Saturn hexagon mega storm pics released by NASA

NASA has unveiled some new images that the Cassini spacecraft has taken of Saturn and one of the massive storms raging on the surface of the planet. The storm in question is very unique and has the shape of a hexagon. The six-sided storm is located on the north pole of Saturn.

The storm is called the Hexagon and has winds up to 200 mph. The storm is gigantic with the spin generated by the ferocious winds spanning 20,000 miles across. Scientists say that no weather feature like this can be found elsewhere in our solar system.

"The hexagon is just a current of air, and weather features out there that share similarities to this are notoriously turbulent and unstable," Andrew Ingersoll, a Cassini imaging team member at the California Institute of Technology in Pasadena, Calif., said in statement. "A hurricane on Earth typically lasts a week, but this has been here for decades — and who knows — maybe centuries."

The scientists say that storms on Earth are interrupted by friction from land among other things. The storm on Saturn has raged for decades.
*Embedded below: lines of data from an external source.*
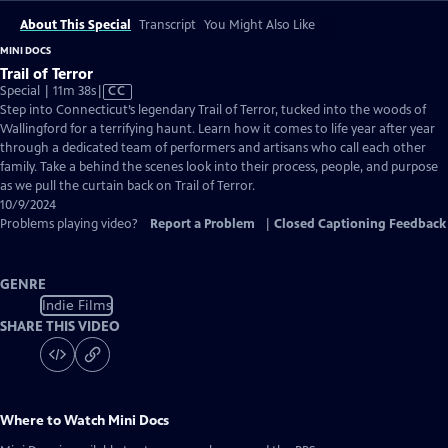
About This Special
Transcript
You Might Also Like
MINI DOCS
Trail of Terror
Video
Special | 11m 38s
|
CC
has
Step into Connecticut’s legendary Trail of Terror, tucked into the woods of
Closed
Wallingford for a terrifying haunt. Learn how it comes to life year after year
Captions
through a dedicated team of performers and artisans who call each other
family. Take a behind the scenes look into their process, people, and purpose
as we pull the curtain back on Trail of Terror.
10/9/2024
Problems playing video?
Report a Problem
|
Closed Captioning Feedback
GENRE
Indie Films
SHARE THIS VIDEO
Where to Watch
Mini Docs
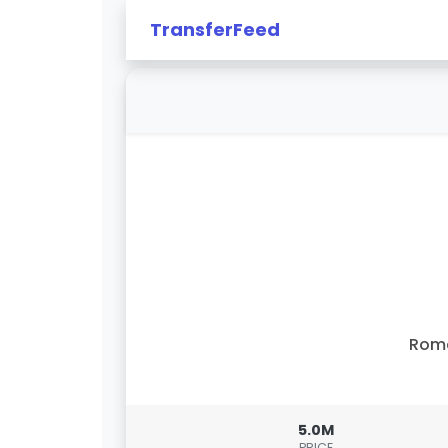
TransferFeed
Rom
5.0M
PRICE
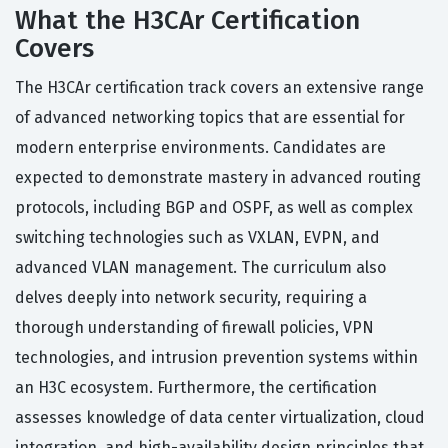
What the H3CAr Certification
Covers
The H3CAr certification track covers an extensive range
of advanced networking topics that are essential for
modern enterprise environments. Candidates are
expected to demonstrate mastery in advanced routing
protocols, including BGP and OSPF, as well as complex
switching technologies such as VXLAN, EVPN, and
advanced VLAN management. The curriculum also
delves deeply into network security, requiring a
thorough understanding of firewall policies, VPN
technologies, and intrusion prevention systems within
an H3C ecosystem. Furthermore, the certification
assesses knowledge of data center virtualization, cloud
integration, and high-availability design principles that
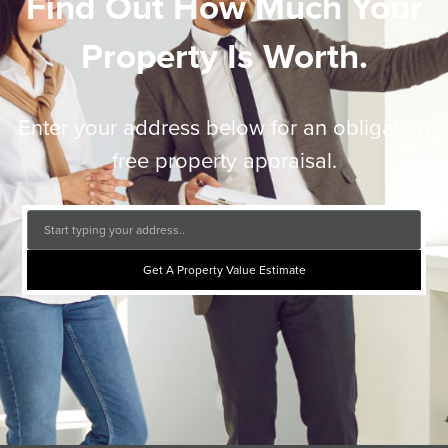
Find Out How Much Your
Property Is Worth.
Enter your address below for an obligation
free property appraisal.
Get A Property Value Estimate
The researchers believe the storm continues to rage because there is no solid land on the surface of the gas giant.

Scientists say that there are small vortices rotating in the opposite direction of the hexagon with the largest of those vortices spanning 2200 miles. That is about twice the size of the largest Earth hurricane ever recorded.

"As we approach Saturn's summer solstice in 2017, lighting conditions over its north pole will improve, and we are excited to track the changes that occur both inside and outside the hexagon boundary," Scott Edgington, Cassini deputy project scientist at NASA, said.